Does Biotin Deficiency Occur in Pregnancy?

Despite the rarity of symptomatic biotin deficiency, pregnancy is a clinical condition of particular concern with respect to biotin status. A post hoc analysis of data from a large multivitamin supplementation study (17) provided interesting, although indirect, evidence that the marginal degree of biotin deficiency that occurs spontaneously in normal human gestation may be teratogenic (8). Moreover, studies in several animal species, including mice, hamsters, chickens, and turkeys, have shown that biotin deficiency is teratogenic (8). For example, fetuses of marginally biotin-deficient mouse dams have been shown to have a high incidence of skeletal malformations, including >50% incidences of cleft palate, micrognathia, microglossia, and fore- and hind-limb shortening (9), yet these mouse dams showed only metabolic abnormalities. The dams gained weight normally and showed no physical signs of biotin deficiency (8, 9); neither reproductive efficiency nor fetal weight gain was affected. Moreover, this mouse model of biotin deficiency is relevant to human gestation. The timing and magnitude of the increase in urinary excretion of 3-hydroxyisovaleric acid (3HIA), which reflects the reduced activity of the biotin-dependent enzyme MCC, was similar to the 3HIA increase that occurred spontaneously during the first trimester of human pregnancy (8, 18). Increased urinary excretion of 3HIA tends to persist throughout pregnancy and will normalize (or at least return to near normal) within 2 wk of supplementation with 300 μg biotin/d (10), which is 10 times the current adequate intake (AI) for biotin.

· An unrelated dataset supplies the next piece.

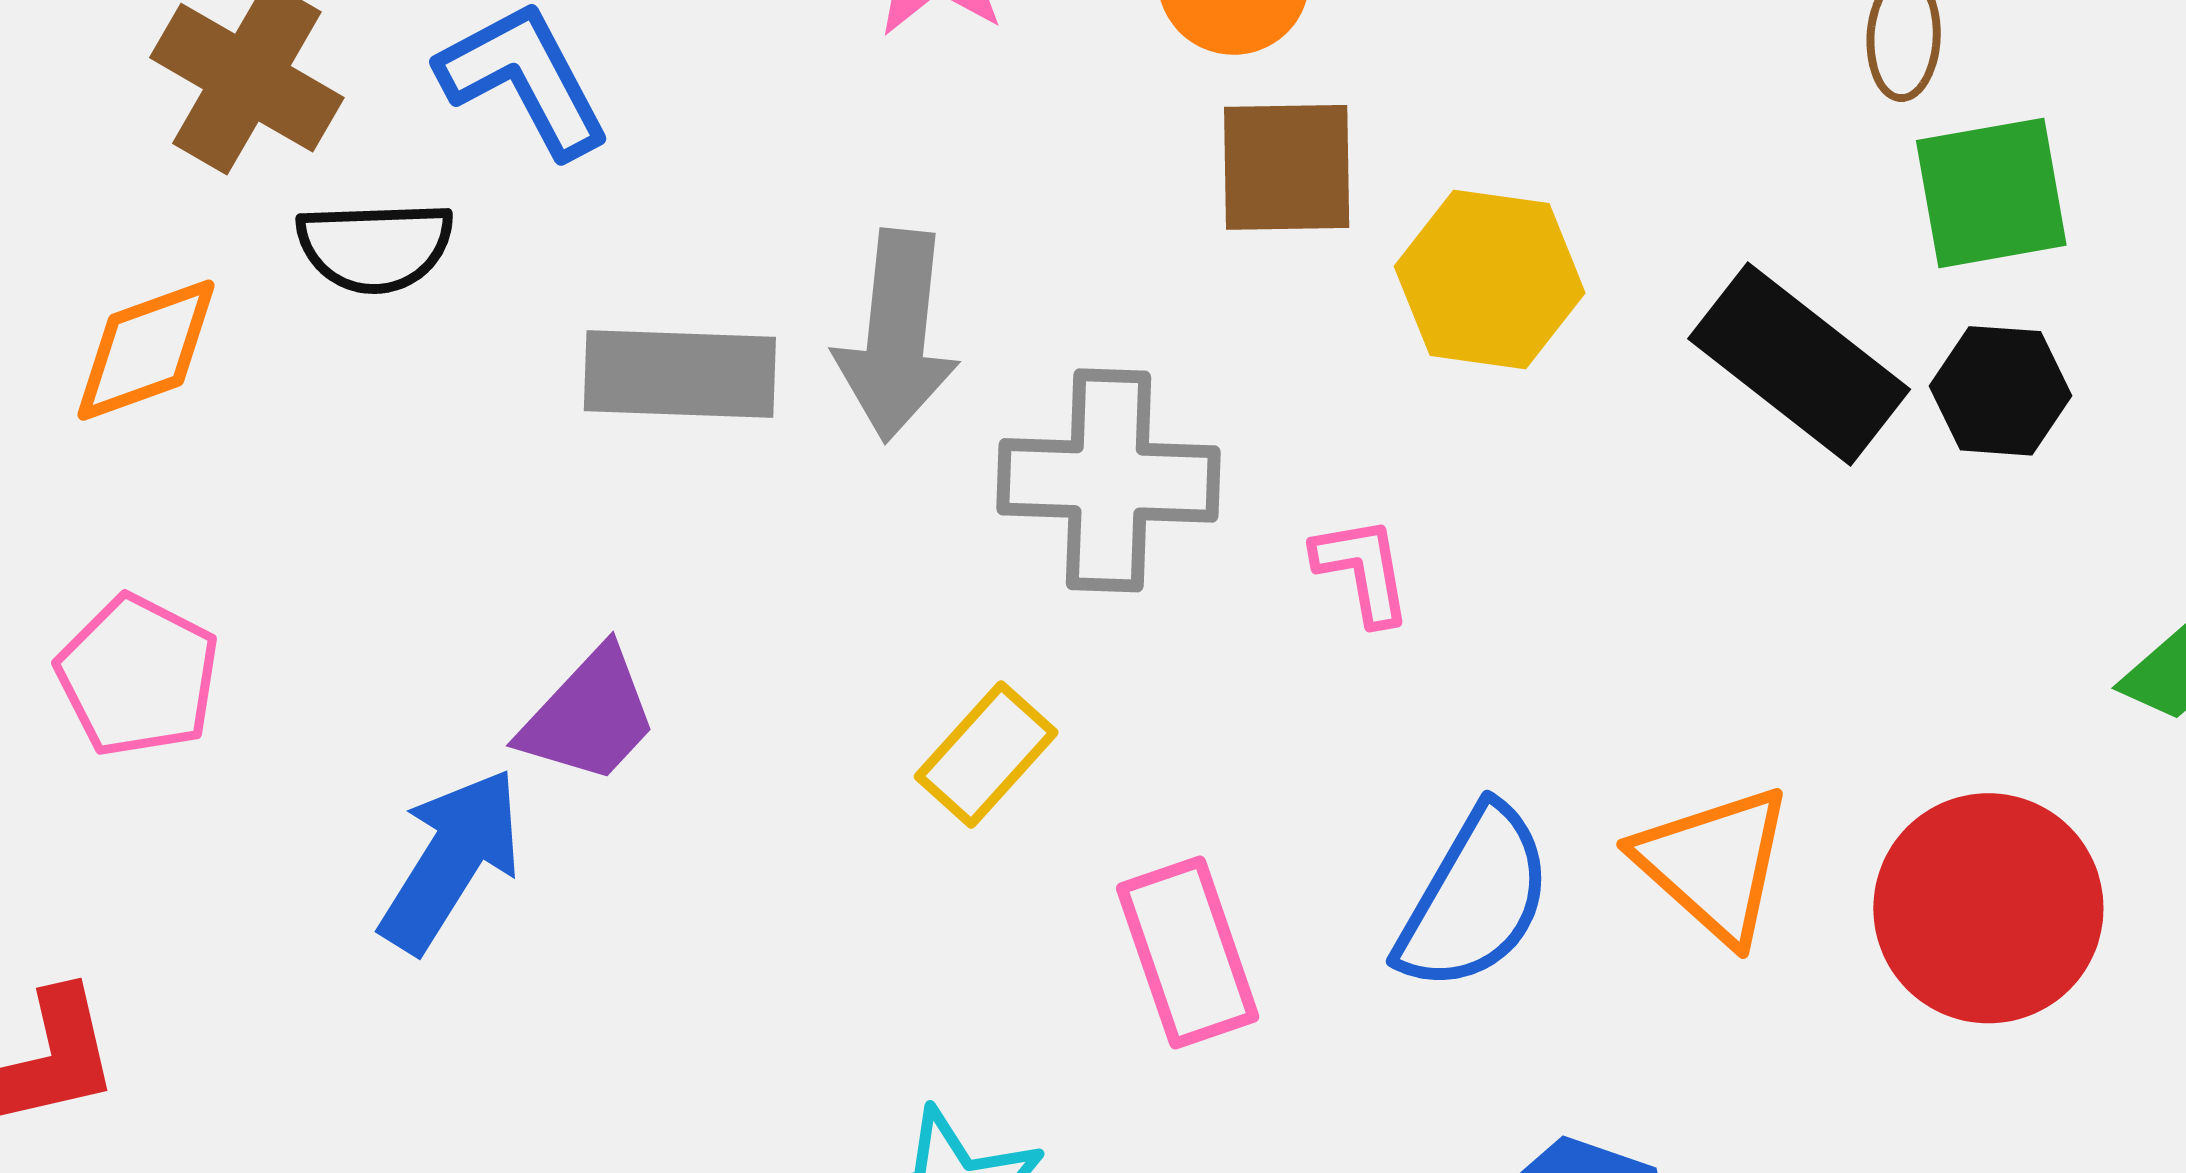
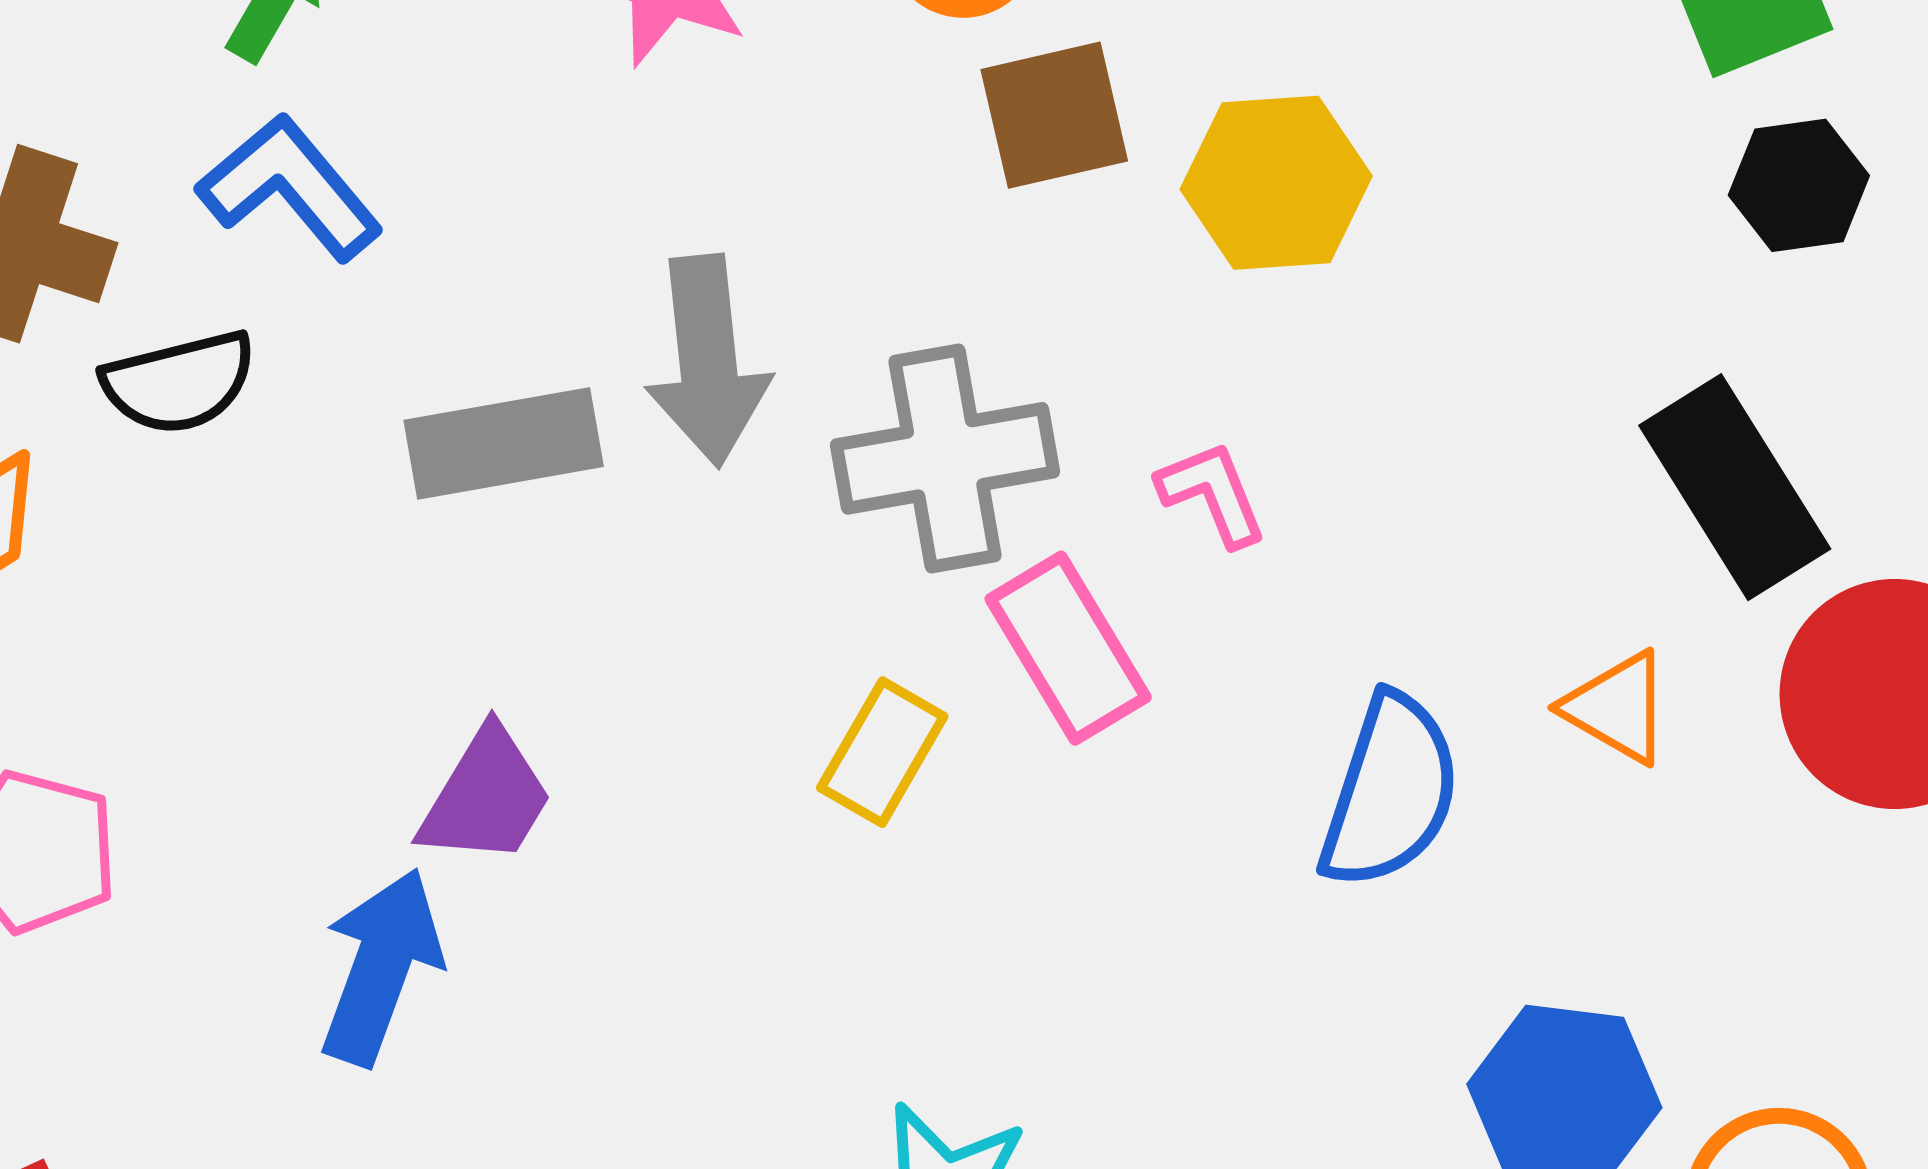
black rectangle: (1799, 364) -> (1735, 487), moved, turned 32
orange triangle: (1714, 864) -> (1617, 708), size x0.7
pink rectangle: (1188, 953) -> (1068, 648), moved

The apparent disconnect between a modest reduction in murine maternal biotin status and the major effects on fetal skeletal development might result from the mouse fetus being a notably poor parasite for biotin (8, 9, 11, 18). Consistent with this observation, the placental transport of biotin is likely inadequate both in human pregnancies and in those of mice (6, 8).

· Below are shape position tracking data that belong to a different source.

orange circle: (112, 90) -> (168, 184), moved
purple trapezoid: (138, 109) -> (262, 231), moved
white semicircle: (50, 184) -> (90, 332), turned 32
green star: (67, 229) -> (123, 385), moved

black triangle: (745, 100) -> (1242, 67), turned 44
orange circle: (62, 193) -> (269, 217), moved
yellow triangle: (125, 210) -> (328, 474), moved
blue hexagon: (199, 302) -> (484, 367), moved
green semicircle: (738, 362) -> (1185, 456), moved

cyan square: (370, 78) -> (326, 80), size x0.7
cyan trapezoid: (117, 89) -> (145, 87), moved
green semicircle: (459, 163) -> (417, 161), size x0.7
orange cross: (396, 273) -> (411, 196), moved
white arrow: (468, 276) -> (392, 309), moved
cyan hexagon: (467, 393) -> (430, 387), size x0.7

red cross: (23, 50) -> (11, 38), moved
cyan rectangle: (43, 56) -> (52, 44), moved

In this context, the first human pregnancy study that controlled dietary biotin intake and quantitated the biotin content of the diet provided evidence that third-trimester pregnant women who consumed controlled intakes of ∼60 μg biotin/d (2 times the recommended AI) excreted more urinary 3HIA, a metabolite that accumulates when MCC activity is decreased, than control women (19). This study both confirmed previous reports that marginal biotin deficiency occurs spontaneously in a substantial proportion of women during normal human pregnancy (8) and suggested that a biotin intake ≥2–3 times the AI is likely needed to meet the requirement of pregnancy (19).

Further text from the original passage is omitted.